Walkabout Books has issued their Catalogue Three. An American Miscellany. This is a selection of very American material, that is, the issues and discoveries described are quintessentially part of American history. If this is your field, you will be fascinated with this material. Most of what you will find comes from the 19th century, and what does not, is close to that century's beginning or end. Here are a few items we found.
What could be more American than a fascination with disasters? As the preface tells us, “The work is decidedly American.” This is an account of the worst American catastrophes as of 1846: Steamboat Disasters and Railroad Accidents in the United States... This is a “revised and improved” edition of an 1840 book, with no author listed. It contains, “authentic accounts of nearly all the various disasters on steamboats and railroads that have occurred, during many years, throughout the United States.” It claims that no other similarly thorough collection of misery has ever before been published. Item 24. Priced at $200.

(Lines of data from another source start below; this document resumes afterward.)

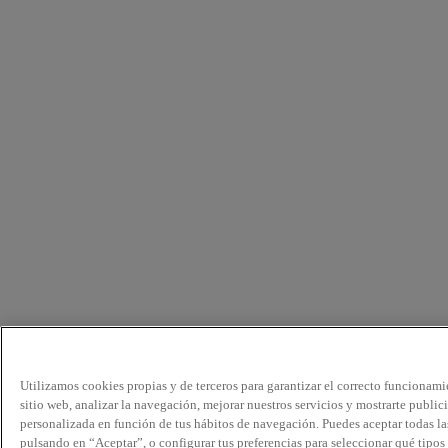
Utilizamos cookies propias y de terceros para garantizar el correcto funcionami
sitio web, analizar la navegación, mejorar nuestros servicios y mostrarte public
personalizada en función de tus hábitos de navegación. Puedes aceptar todas la
pulsando en “Aceptar”, o configurar tus preferencias para seleccionar qué tipos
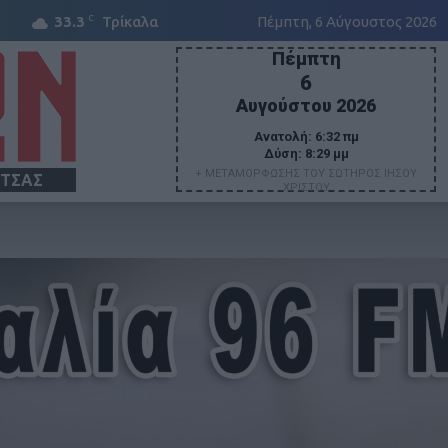
C
33.3
Τρίκαλα
Πέμπτη, 6 Αύγουστος 2026
Πέμπτη
6
Αυγούστου 2026
Ανατολή:
6:32 πμ
Δύση:
8:29 μμ
+ ΜΕΤΑΜΟΡΦΩΣΗΣ ΤΟΥ ΣΩΤΗΡΟΣ ΙΗΣΟΥ
ΙΤΣΑΣ
ΧΡΙΣΤΟΥ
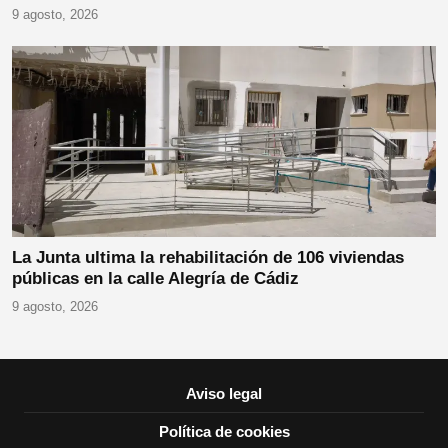
9 agosto, 2026
La Junta ultima la rehabilitación de 106 viviendas
públicas en la calle Alegría de Cádiz
9 agosto, 2026
Aviso legal
Política de cookies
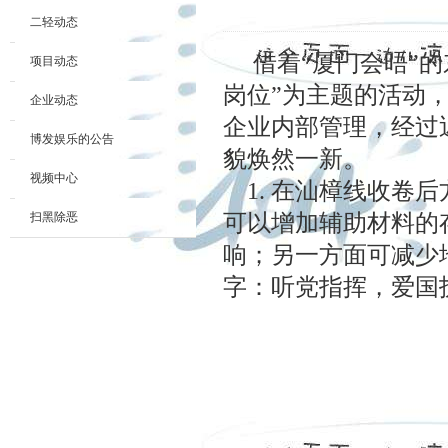
二轻动态
借着“厦门会晤”的
项目动态
岗位”为主题的活动
企业动态
企业内部管理，经过
博发娱乐的公告
貌焕然一新。
视频中心
1. 在汕樟线收卷
扫黑除恶
可以增加辅助材料的
响；另一方面可减少
字：听党指挥，爱国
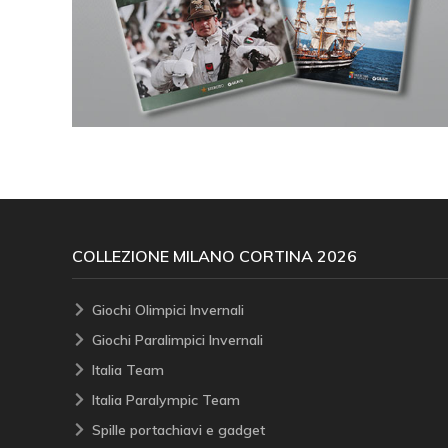
COLLEZIONE MILANO CORTINA 2026
Giochi Olimpici Invernali
Giochi Paralimpici Invernali
Italia Team
Italia Paralympic Team
Spille portachiavi e gadget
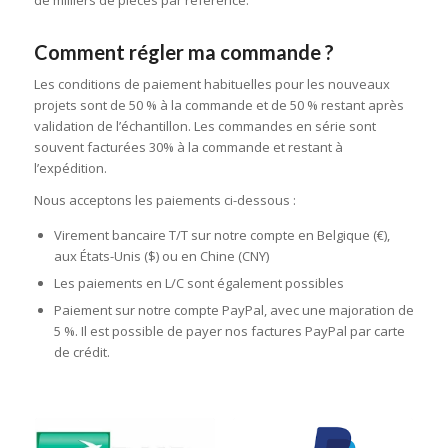
Comment régler ma commande ?
Les conditions de paiement habituelles pour les nouveaux
projets sont de 50 % à la commande et de 50 % restant après
validation de l’échantillon. Les commandes en série sont
souvent facturées 30% à la commande et restant à
l’expédition.
Nous acceptons les paiements ci-dessous :
Virement bancaire T/T sur notre compte en Belgique (€),
aux États-Unis ($) ou en Chine (CNY)
Les paiements en L/C sont également possibles
Paiement sur notre compte PayPal, avec une majoration de
5 %. Il est possible de payer nos factures PayPal par carte
de crédit.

Remember how your mother would dress you warmly so you wouldn't catch your death of cold? Perhaps that was because she read this book by Samuel Thomson, published in 1825 (second edition): A Narrative of the Life and Medical Discoveries of Samuel Thomson; Containing an Account of His System of Practice, and the Manner of Curing Disease with Vegetable Medicine... Thomson, described here as a “self-taught practitioner” (and nothing scares me more than a “self-taught” doctor), had a theory that death was caused by a diminution of heat from the body. Perhaps he so concluded from the fact that dead bodies become cold, but if so, he had cause and effect mixed up. Thomson believed that eating various plants would help preserve body heat, though brandy and steam baths were also recommended. I can certainly vouch for the warming capacities of one of his recommended vegetable products – cayenne pepper. Actually, Thomson is given credit for some positive influences on medicine. His “cures” were of no benefit, but that was also true of many mainstream medical practices of the day, such as bloodletting. The surprising degree of acceptance of Thomson's theories forced other medical practitioners to reevaluate the success of what they were recommending. Item 33. $300.
Here is another warm way of curing disease, and it came from the well-known John Harvey Kellogg, inventor of the corn flake: Light Therapeutics, A Practical Manual of Phototherapy for the Student and the Practitioner. This revised edition was published in 1910, but Kellogg notes that he had been using incandescent light baths at his Battle Creel Sanitarium since 1891, the early days of the light bulb. This was a time when new scientific discoveries, such as electricity and radiation, were believed to have great healing powers. Kellogg was half right when he proclaimed, “the time will soon arise when no hospital will be considered fully equipped...[without] a full set of electric light appliances for therapeutic use.” Hospitals certainly are now fully equipped with electric light appliances. No one wants to undergo brain surgery by candlelight. Still, that's stretching the definition of “therapeutic use” for lights. Item 30. $150.